--- DIRECTIONS ---
Determine how many lines in the entries below contain the word "Артём". The reply is that number alone.

--- SUPPLIED RECORDS ---
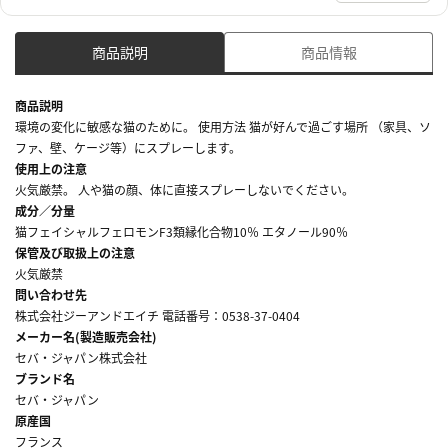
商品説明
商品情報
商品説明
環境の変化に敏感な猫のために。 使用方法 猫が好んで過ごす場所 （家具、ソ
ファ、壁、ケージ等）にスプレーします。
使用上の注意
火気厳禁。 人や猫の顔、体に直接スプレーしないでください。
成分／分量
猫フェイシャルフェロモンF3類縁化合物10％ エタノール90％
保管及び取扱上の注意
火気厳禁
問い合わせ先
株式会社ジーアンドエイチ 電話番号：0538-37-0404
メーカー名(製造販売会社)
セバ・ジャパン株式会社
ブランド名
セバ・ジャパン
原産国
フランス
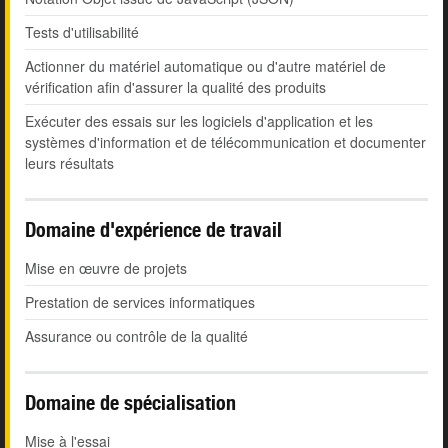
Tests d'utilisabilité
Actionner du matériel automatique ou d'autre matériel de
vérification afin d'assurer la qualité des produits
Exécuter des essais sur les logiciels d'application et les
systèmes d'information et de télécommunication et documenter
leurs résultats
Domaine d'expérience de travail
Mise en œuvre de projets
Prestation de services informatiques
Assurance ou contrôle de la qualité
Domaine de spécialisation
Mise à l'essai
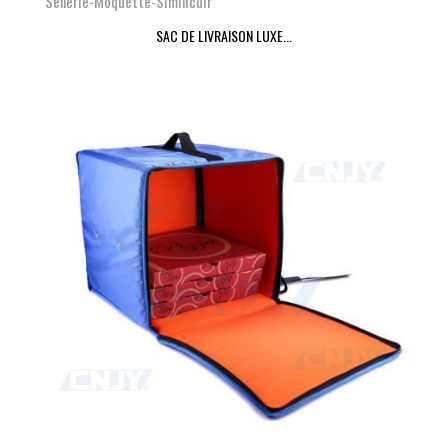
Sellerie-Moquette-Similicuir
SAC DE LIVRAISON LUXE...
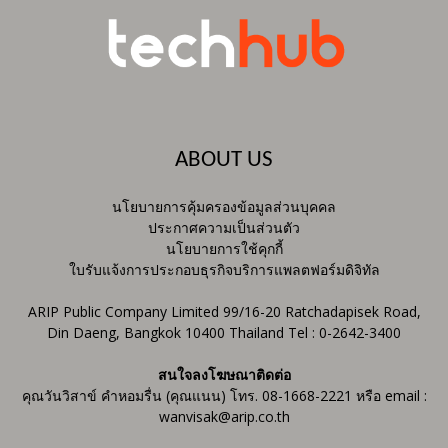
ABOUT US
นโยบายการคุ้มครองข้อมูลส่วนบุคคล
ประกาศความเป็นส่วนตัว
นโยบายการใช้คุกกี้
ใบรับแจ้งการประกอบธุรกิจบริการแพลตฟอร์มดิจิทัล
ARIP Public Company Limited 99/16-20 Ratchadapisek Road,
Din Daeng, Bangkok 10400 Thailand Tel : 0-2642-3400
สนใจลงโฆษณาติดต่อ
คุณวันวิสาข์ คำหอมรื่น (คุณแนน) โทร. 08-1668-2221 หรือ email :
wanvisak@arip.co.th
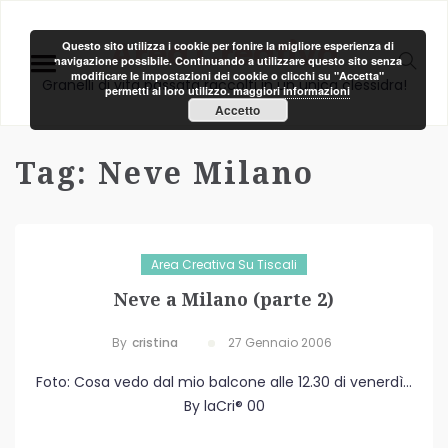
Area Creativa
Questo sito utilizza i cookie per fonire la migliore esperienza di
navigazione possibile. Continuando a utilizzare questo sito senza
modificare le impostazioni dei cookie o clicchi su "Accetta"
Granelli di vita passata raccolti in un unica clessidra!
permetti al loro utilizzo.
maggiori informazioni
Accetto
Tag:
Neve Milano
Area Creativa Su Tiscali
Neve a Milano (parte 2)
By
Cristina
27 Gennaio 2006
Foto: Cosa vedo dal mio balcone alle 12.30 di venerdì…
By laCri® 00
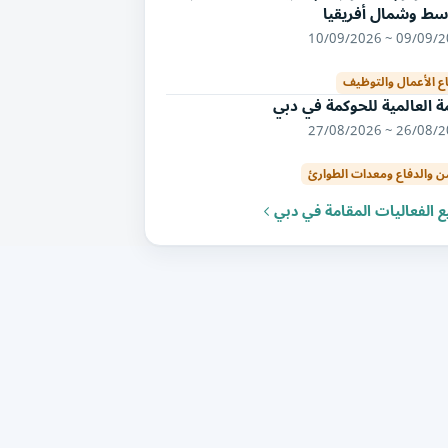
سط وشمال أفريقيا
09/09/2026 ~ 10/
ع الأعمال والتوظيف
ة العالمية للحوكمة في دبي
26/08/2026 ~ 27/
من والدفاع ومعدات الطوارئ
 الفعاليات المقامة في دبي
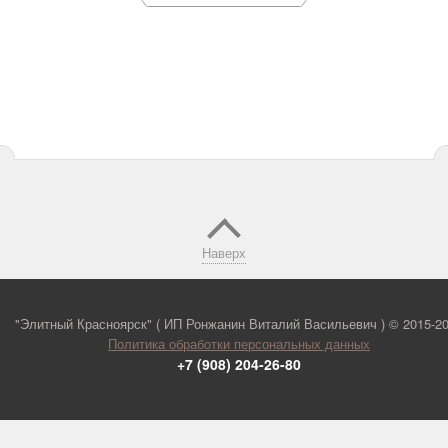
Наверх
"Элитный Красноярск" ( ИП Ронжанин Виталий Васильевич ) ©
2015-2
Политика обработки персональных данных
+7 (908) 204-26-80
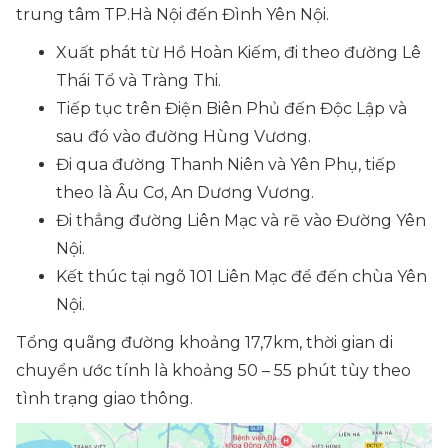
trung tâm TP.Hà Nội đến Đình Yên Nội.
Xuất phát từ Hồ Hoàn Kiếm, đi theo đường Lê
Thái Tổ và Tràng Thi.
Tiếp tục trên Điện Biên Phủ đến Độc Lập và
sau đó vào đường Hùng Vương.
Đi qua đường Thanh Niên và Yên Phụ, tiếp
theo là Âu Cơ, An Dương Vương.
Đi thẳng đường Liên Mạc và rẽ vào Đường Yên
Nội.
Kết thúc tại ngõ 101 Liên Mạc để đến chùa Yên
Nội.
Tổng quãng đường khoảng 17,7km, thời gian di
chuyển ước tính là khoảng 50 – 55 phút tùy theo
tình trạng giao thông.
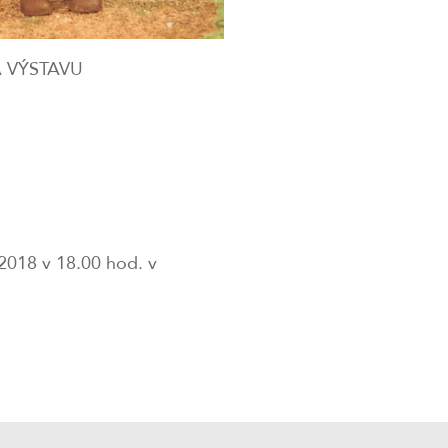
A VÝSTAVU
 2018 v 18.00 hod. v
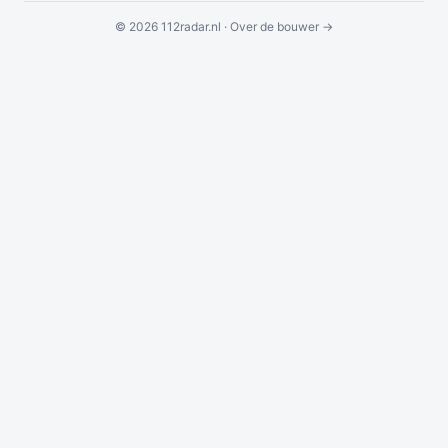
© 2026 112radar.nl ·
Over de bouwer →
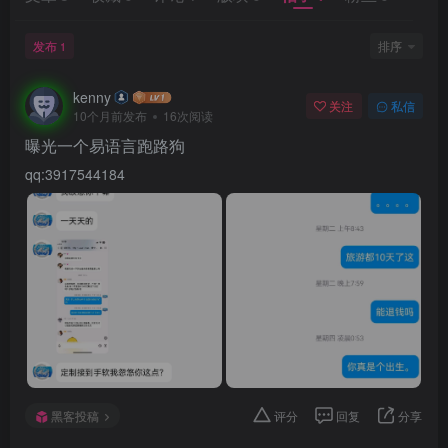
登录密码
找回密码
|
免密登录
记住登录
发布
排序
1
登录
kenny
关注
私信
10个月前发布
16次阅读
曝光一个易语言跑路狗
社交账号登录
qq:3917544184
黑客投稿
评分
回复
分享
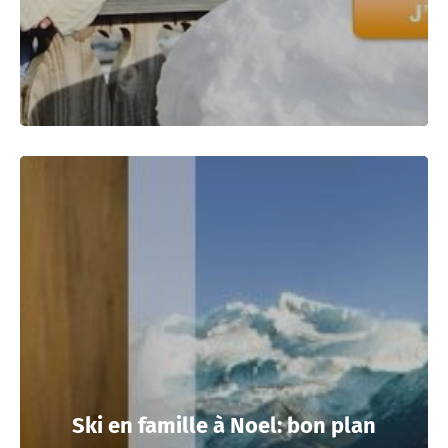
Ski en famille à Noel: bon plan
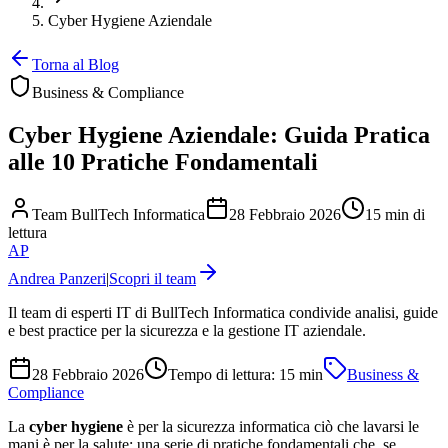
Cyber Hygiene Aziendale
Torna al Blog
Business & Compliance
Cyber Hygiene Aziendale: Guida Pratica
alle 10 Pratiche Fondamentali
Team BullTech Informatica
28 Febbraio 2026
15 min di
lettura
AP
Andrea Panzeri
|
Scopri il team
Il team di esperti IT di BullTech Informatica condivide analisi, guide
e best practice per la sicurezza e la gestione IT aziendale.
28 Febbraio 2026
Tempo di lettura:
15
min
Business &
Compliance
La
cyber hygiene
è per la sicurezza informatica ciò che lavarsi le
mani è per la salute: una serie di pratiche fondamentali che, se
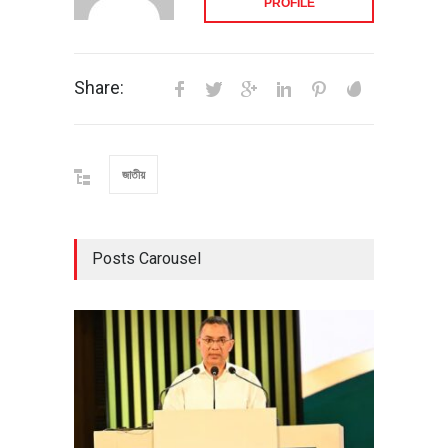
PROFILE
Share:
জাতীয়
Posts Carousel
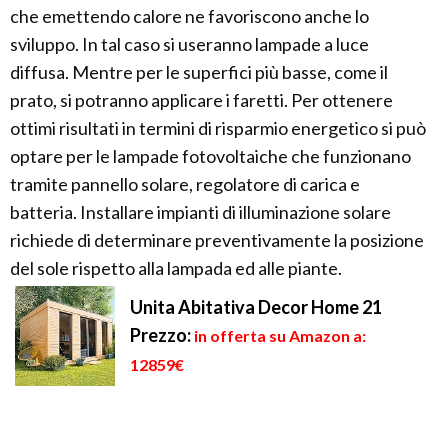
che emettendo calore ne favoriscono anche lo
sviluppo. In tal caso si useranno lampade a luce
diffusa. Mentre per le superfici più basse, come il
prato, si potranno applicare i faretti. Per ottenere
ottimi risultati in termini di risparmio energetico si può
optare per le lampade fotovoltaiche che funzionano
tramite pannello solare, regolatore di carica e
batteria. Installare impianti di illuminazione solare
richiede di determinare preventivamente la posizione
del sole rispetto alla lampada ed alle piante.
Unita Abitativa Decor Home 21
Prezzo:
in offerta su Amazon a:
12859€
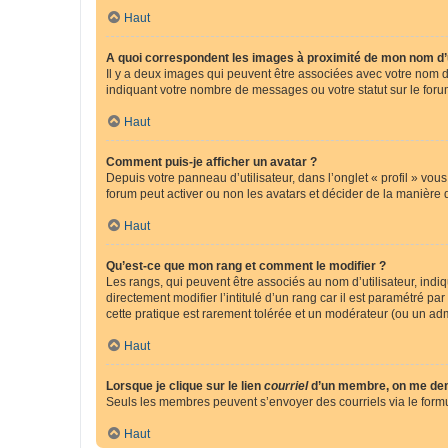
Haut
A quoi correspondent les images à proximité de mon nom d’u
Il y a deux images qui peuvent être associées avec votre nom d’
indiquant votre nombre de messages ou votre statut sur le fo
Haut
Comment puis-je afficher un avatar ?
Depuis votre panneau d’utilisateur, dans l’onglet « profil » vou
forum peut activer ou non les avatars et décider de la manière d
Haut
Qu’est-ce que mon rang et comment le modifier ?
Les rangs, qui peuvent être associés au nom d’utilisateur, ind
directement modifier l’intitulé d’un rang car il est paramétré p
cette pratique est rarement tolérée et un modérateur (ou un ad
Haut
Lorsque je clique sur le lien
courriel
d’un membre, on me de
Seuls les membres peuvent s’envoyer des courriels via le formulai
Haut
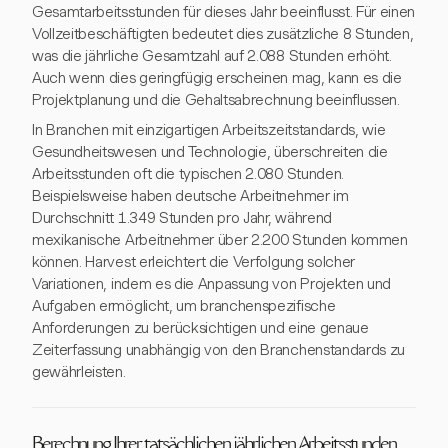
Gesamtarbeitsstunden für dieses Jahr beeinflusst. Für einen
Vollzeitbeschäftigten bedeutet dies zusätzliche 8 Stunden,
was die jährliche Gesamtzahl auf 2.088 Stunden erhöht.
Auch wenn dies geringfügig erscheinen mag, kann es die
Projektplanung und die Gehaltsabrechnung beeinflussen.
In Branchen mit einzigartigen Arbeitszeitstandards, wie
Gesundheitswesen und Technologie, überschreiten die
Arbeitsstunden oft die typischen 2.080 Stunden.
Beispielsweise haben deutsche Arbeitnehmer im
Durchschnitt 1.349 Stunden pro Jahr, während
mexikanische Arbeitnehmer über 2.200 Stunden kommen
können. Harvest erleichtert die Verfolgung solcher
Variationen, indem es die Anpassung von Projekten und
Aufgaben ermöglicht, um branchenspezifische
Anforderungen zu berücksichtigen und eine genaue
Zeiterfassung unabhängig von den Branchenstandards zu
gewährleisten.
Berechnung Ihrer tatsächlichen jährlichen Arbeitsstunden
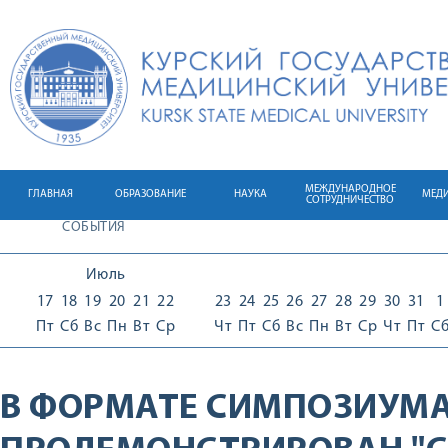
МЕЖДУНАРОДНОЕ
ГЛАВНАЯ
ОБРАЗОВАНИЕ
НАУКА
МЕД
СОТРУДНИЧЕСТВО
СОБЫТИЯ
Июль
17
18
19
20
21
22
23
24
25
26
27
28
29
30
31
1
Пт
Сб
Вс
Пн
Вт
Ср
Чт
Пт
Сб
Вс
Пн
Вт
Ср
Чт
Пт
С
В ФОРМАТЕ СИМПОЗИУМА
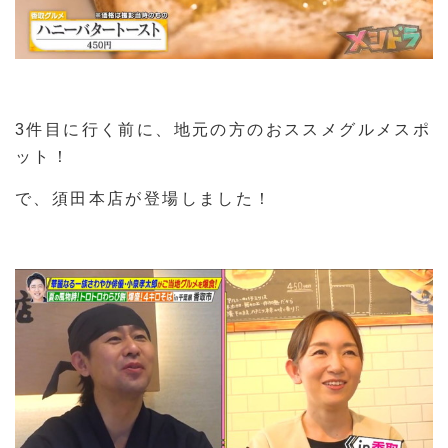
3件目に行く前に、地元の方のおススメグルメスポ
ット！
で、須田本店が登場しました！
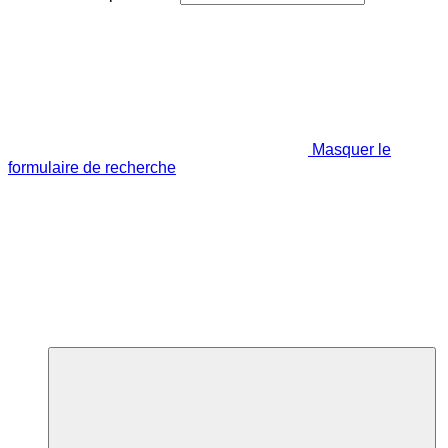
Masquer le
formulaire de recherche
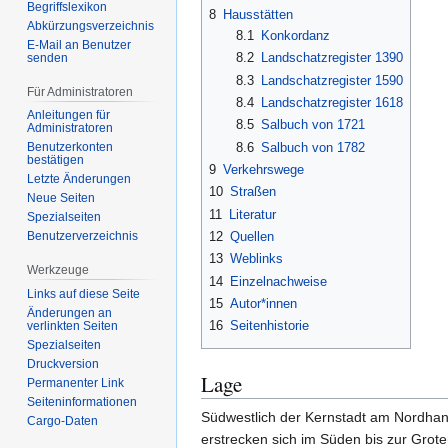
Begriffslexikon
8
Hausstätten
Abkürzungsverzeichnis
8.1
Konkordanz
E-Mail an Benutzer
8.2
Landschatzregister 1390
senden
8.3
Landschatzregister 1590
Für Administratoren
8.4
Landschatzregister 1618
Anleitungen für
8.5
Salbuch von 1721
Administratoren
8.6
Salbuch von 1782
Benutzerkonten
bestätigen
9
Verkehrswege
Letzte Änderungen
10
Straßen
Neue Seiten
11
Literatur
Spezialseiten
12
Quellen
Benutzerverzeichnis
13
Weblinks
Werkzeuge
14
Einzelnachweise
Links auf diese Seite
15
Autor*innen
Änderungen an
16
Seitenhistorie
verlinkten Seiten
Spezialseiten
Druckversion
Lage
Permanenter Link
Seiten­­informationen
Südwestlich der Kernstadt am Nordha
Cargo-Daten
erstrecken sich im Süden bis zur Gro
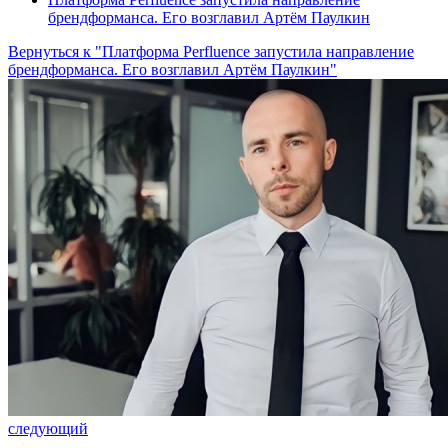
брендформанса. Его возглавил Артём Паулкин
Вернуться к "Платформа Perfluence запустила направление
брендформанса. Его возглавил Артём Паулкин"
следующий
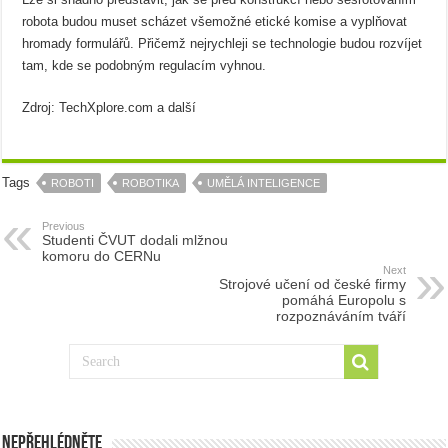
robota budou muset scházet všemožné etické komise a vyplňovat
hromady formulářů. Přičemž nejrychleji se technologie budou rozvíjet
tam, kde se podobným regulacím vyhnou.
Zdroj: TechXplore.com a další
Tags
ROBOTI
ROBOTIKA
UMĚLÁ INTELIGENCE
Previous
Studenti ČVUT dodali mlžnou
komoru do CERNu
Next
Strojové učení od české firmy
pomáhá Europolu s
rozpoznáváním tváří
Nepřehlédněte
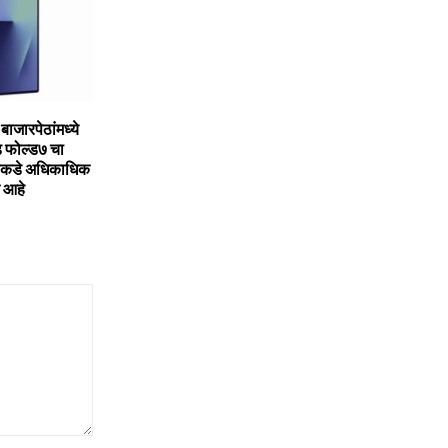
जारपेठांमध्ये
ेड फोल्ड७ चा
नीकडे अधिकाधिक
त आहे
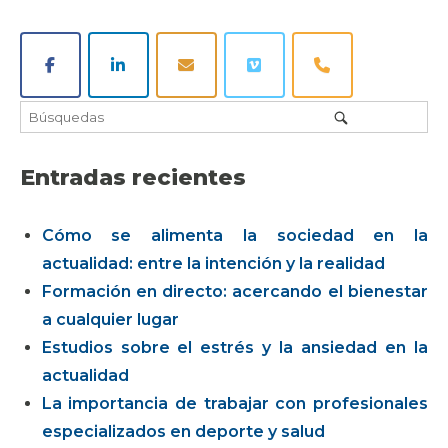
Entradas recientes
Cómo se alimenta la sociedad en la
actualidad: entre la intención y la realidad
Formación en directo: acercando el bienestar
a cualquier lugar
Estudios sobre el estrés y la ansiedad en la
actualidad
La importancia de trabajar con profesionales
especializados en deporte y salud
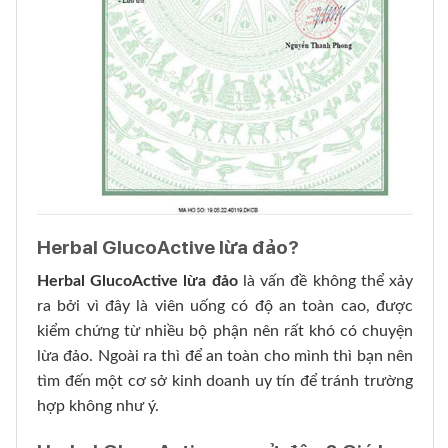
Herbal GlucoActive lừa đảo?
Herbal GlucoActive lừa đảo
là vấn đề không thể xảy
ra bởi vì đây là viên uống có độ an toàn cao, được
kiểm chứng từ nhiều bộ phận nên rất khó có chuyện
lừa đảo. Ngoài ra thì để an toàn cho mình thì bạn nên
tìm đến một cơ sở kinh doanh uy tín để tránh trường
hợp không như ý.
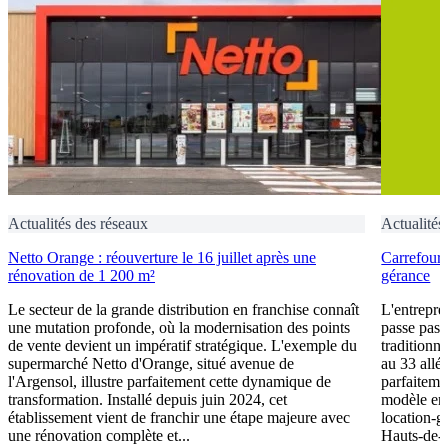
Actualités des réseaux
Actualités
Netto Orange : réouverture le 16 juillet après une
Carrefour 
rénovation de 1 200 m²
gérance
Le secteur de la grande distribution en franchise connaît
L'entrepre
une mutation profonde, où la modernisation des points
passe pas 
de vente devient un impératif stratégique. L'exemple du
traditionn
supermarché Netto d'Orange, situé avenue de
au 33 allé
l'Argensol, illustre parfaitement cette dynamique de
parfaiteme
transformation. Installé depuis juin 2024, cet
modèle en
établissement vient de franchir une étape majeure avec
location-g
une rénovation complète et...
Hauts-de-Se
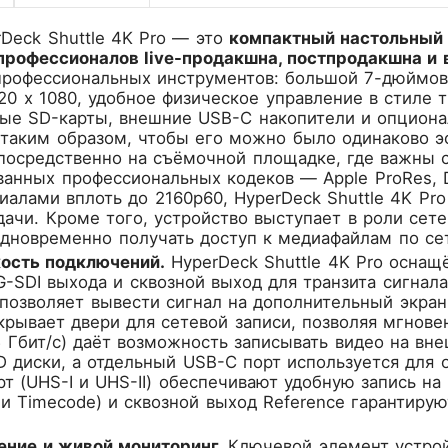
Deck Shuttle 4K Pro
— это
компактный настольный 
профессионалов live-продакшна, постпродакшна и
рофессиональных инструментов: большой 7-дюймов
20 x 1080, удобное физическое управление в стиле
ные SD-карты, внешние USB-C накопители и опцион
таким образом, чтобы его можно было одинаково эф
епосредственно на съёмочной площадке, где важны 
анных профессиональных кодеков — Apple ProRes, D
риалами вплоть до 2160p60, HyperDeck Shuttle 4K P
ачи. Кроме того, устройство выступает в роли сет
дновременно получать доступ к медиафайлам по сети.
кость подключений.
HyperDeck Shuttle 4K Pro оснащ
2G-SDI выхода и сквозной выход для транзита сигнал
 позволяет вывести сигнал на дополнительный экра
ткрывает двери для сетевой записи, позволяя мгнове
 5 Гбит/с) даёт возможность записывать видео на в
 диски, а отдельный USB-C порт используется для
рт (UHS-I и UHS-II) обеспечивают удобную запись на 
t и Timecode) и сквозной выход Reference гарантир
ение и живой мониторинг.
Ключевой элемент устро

--- EXPECTED OUTPUT ---
2